**DATA FOR ANALYSIS**
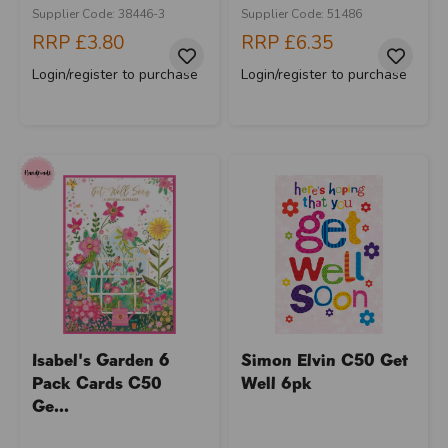
Supplier Code: 38446-3
Supplier Code: 51486
RRP
£3.80
RRP
£6.35
Login/register to purchase
Login/register to purchase
Isabel's Garden 6
Simon Elvin C50 Get
Pack Cards C50
Well 6pk
Ge...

**EXERCISE**
Going through the records above line by line, transcribe each one exactly and skip any pictures.

**SOLVED EXERCISE**
Supplier Code: 38446-3
Supplier Code: 51486
RRP
£3.80
RRP
£6.35
Login/register to purchase
Login/register to purchase
Isabel's Garden 6
Simon Elvin C50 Get
Pack Cards C50
Well 6pk
Ge...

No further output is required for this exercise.